* [DESCRIPTION OF THE TASK]:
Entries follow. Give back exactly the lines starting at the one containing "aceste echipe de" and ending at the one containing "de date, validarea", and no other lines.
···
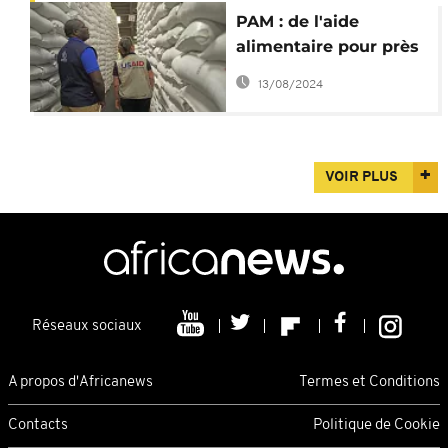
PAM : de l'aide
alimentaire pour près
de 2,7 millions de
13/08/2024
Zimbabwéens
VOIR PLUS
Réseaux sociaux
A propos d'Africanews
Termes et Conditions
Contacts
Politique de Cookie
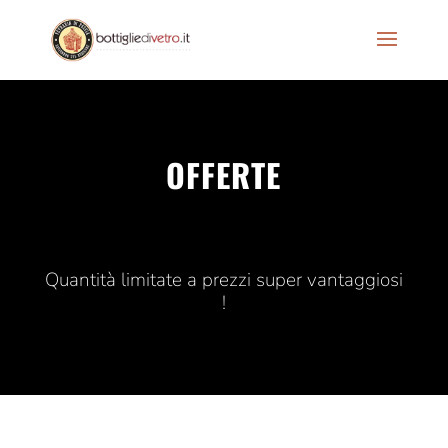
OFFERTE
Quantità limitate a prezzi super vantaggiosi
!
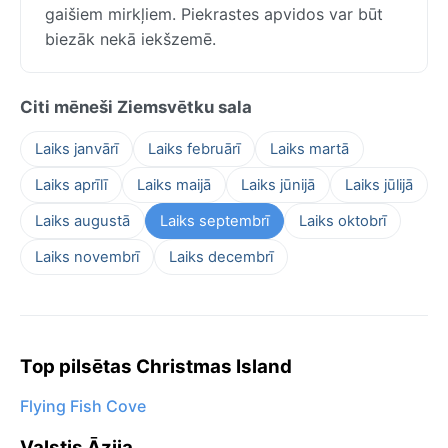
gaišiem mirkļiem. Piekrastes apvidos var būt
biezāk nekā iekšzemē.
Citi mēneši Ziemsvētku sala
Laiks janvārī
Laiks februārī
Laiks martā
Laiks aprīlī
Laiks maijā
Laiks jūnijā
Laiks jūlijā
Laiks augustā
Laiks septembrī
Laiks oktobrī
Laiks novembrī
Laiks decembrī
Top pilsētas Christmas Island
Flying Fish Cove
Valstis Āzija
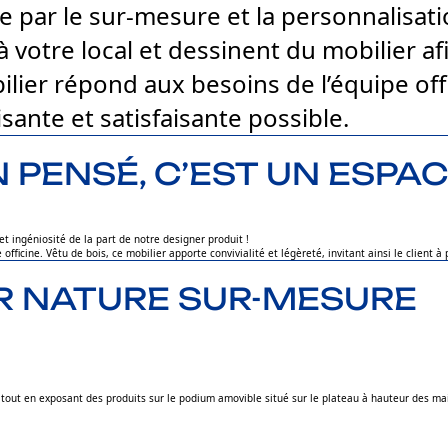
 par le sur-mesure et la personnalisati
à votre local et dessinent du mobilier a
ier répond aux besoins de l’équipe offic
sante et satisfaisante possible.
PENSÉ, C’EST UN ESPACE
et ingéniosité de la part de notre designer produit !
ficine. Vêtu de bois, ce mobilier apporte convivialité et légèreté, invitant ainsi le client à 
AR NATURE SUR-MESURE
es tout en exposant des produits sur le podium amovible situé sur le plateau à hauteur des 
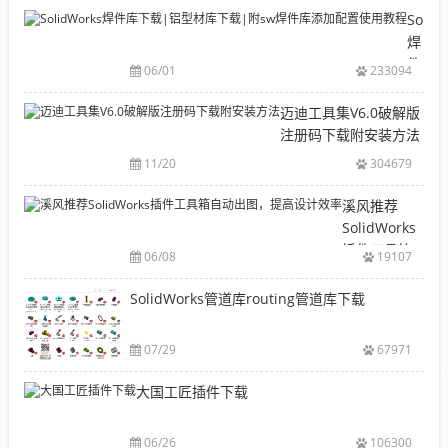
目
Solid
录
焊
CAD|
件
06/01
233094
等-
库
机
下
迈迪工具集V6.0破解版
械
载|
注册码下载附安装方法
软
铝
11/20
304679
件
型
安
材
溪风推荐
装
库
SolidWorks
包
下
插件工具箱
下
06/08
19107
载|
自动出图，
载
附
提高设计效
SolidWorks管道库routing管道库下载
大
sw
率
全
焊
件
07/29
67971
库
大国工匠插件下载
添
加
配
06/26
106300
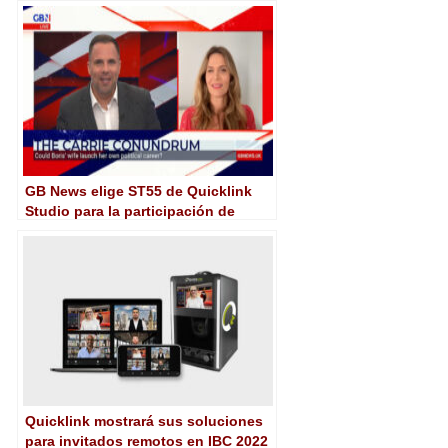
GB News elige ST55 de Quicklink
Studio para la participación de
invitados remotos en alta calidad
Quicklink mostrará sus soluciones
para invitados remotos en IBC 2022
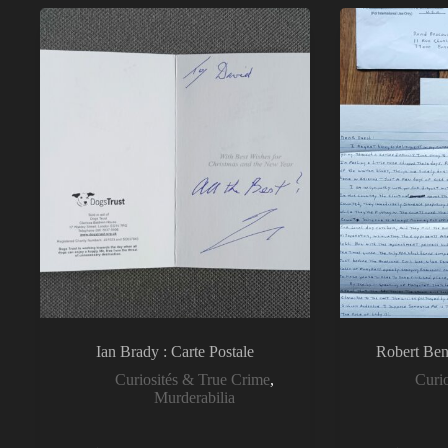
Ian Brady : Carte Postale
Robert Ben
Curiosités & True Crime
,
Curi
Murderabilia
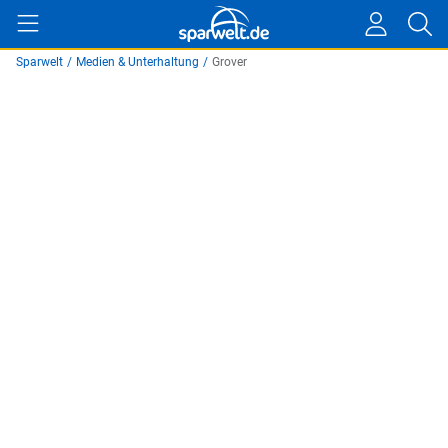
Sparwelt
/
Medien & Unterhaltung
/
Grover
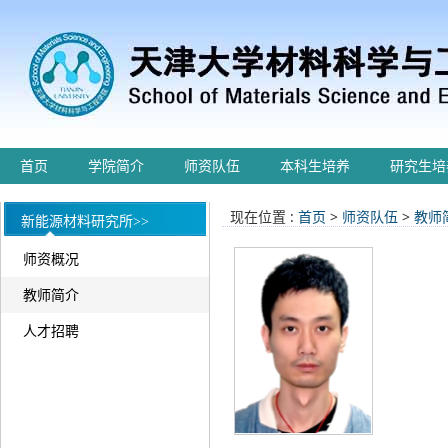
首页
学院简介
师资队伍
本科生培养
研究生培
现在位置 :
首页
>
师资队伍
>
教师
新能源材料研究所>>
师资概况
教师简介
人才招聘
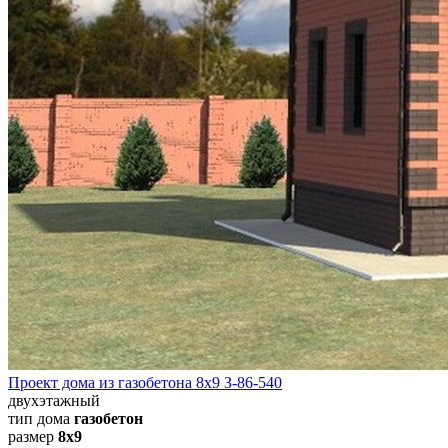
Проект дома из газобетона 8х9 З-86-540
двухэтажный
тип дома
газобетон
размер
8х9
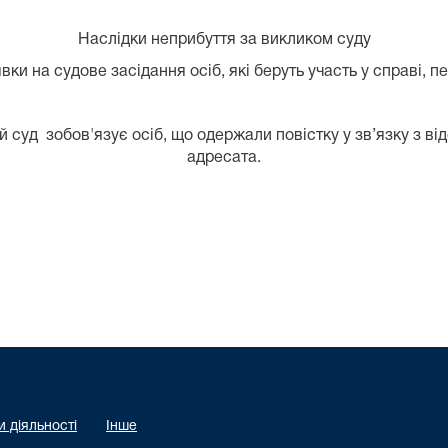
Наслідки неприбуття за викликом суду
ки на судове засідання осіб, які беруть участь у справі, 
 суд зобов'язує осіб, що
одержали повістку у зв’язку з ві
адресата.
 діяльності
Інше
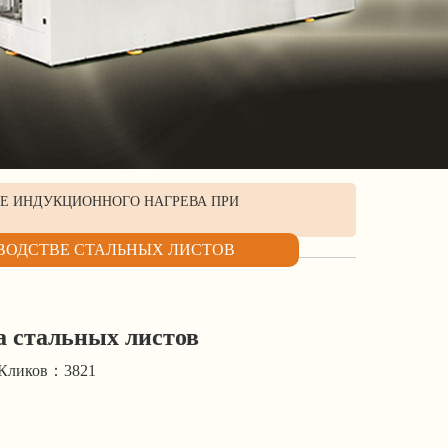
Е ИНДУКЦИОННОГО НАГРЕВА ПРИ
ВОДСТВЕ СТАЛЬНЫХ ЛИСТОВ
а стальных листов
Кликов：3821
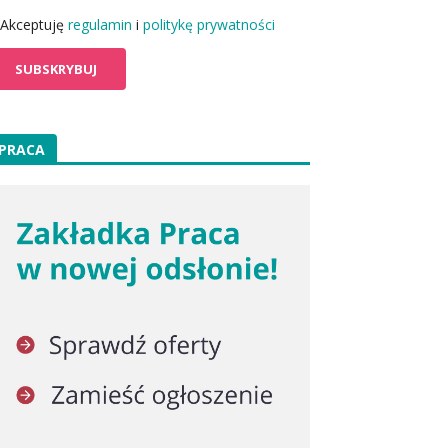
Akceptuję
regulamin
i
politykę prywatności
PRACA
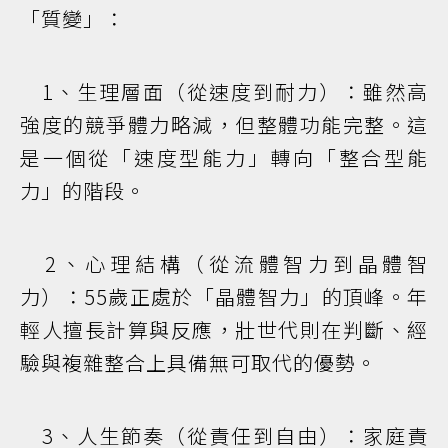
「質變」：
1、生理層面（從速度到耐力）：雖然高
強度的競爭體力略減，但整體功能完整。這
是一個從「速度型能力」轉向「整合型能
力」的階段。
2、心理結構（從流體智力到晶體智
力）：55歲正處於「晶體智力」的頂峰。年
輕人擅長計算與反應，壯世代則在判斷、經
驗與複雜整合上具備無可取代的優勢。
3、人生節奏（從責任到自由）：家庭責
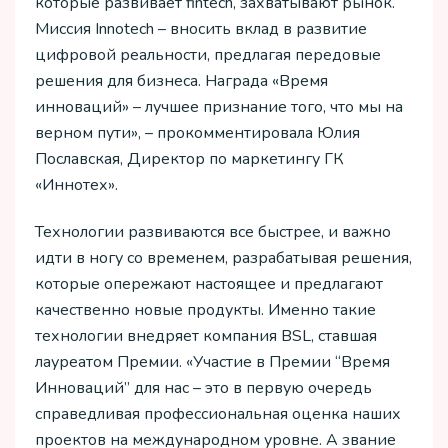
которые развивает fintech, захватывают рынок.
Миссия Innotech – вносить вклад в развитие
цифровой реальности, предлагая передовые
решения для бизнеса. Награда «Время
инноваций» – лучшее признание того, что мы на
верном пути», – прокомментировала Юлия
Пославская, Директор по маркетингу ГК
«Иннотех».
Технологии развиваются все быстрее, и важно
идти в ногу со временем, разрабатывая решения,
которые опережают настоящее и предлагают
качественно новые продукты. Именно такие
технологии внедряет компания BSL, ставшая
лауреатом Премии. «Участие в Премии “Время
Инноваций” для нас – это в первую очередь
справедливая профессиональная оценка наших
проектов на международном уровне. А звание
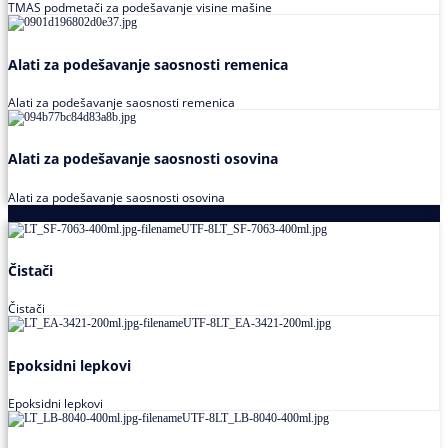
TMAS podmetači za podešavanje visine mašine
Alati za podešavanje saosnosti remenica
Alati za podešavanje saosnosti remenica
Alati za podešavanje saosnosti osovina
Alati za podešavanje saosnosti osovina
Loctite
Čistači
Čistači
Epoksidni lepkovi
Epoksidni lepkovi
···
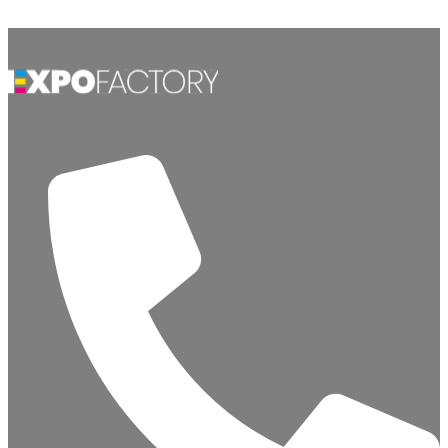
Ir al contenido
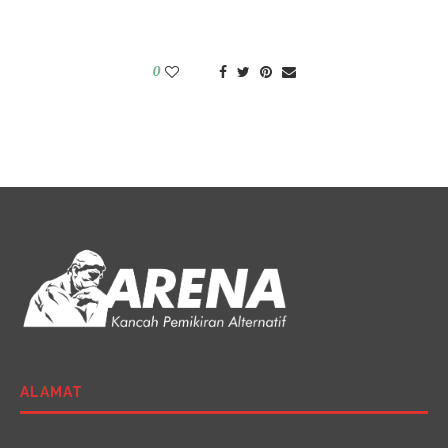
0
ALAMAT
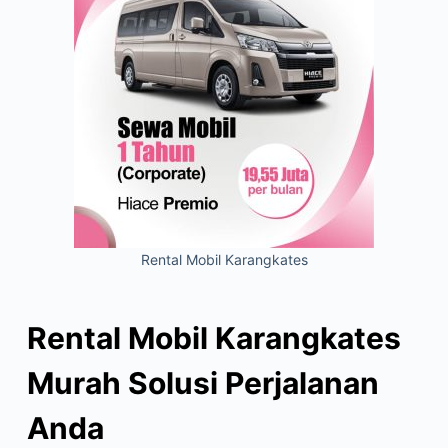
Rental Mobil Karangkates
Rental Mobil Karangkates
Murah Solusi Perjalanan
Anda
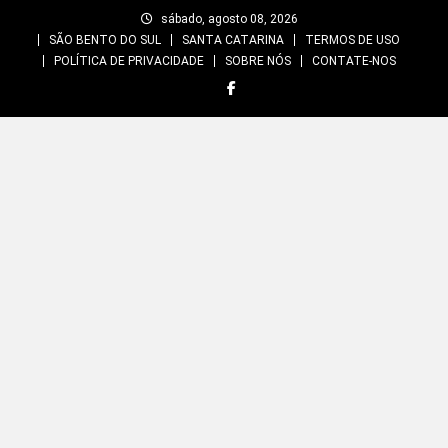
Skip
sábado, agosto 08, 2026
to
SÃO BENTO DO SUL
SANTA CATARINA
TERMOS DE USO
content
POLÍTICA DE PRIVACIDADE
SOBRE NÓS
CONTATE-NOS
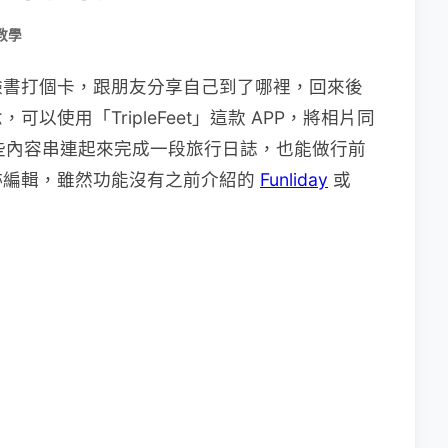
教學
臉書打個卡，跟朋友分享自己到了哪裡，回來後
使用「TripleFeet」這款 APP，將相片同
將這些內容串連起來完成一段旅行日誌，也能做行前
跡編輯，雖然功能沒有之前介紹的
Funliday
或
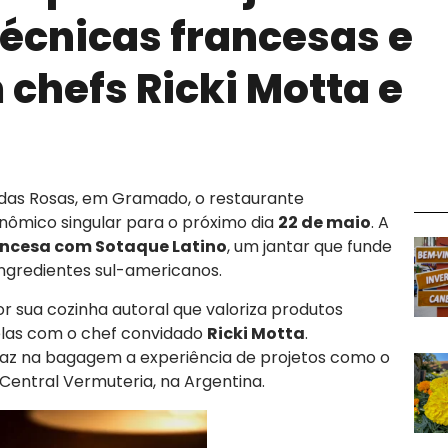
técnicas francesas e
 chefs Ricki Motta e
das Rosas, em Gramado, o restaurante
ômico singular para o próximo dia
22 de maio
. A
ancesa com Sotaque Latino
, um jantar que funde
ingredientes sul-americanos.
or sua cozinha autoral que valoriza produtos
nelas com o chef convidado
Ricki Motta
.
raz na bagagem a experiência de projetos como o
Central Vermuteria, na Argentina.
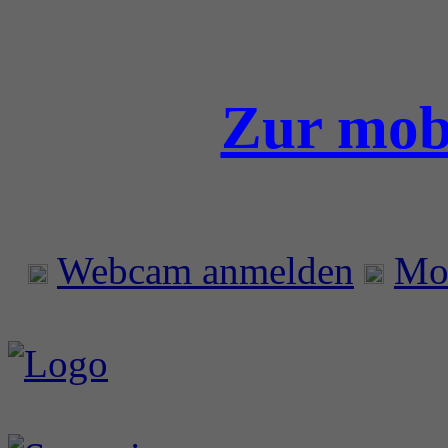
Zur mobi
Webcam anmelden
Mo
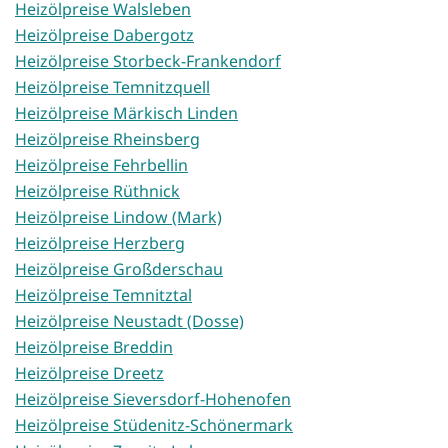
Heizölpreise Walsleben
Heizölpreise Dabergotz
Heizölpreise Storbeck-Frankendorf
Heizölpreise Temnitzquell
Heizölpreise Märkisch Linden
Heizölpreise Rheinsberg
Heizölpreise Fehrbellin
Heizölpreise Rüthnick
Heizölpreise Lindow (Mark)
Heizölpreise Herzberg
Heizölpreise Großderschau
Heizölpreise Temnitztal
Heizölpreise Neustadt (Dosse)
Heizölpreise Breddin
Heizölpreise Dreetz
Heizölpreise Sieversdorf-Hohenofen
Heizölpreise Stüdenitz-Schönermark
···
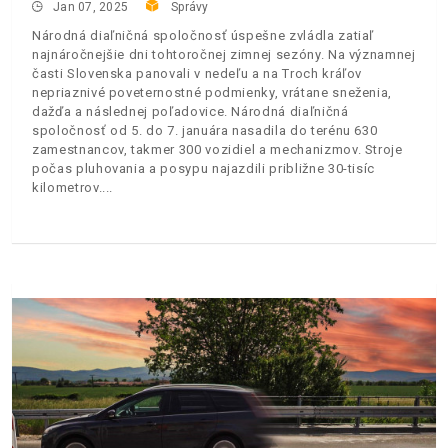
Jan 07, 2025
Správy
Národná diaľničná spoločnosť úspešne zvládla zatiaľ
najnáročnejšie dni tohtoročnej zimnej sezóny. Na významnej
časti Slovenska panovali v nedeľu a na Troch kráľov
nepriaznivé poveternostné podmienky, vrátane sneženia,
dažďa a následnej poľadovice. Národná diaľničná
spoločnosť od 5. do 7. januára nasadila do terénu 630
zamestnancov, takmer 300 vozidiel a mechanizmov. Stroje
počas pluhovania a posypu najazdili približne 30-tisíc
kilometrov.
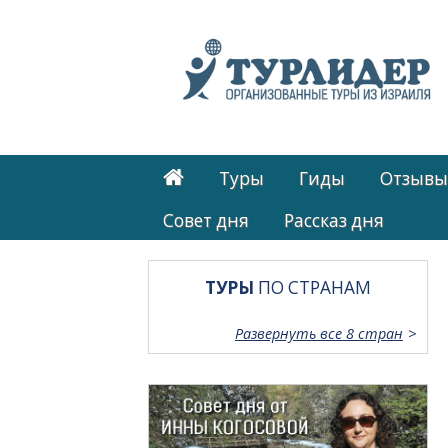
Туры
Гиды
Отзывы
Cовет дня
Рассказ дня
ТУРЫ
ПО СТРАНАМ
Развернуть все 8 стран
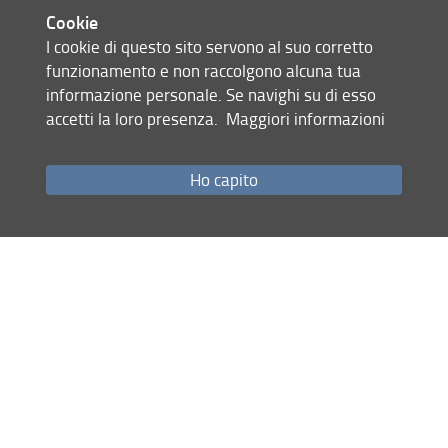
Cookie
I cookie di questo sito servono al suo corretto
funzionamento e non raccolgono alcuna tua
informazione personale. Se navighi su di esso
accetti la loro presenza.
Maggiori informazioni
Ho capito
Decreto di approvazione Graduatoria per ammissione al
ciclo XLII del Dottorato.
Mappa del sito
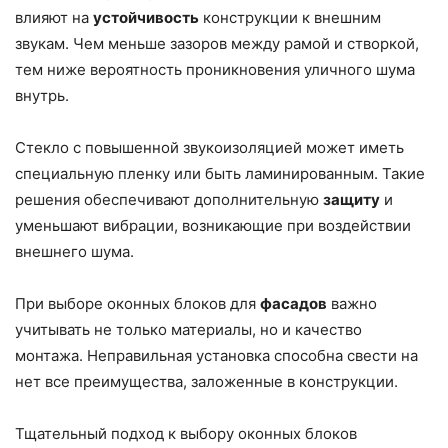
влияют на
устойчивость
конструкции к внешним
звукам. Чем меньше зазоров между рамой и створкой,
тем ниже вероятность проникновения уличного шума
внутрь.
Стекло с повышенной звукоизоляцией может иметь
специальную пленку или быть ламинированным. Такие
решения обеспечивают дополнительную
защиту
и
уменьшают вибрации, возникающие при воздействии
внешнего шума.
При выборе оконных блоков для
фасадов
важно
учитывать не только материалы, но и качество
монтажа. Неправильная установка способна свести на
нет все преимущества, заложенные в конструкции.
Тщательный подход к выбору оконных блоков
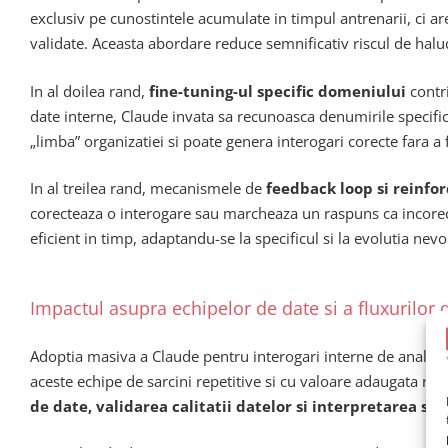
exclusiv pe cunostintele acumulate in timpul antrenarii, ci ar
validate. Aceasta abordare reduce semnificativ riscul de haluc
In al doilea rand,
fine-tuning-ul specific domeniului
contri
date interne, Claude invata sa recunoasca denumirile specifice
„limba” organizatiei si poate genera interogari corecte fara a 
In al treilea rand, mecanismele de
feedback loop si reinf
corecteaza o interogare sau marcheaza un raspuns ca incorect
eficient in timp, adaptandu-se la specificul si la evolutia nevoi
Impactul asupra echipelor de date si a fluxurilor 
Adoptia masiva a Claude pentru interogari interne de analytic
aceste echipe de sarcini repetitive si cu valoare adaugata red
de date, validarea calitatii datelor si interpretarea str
···
* [RESPONSE AREA]:
aceste echipe de sarcini repetitive si cu valoare adaugata red
de date, validarea calitatii datelor si interpretarea str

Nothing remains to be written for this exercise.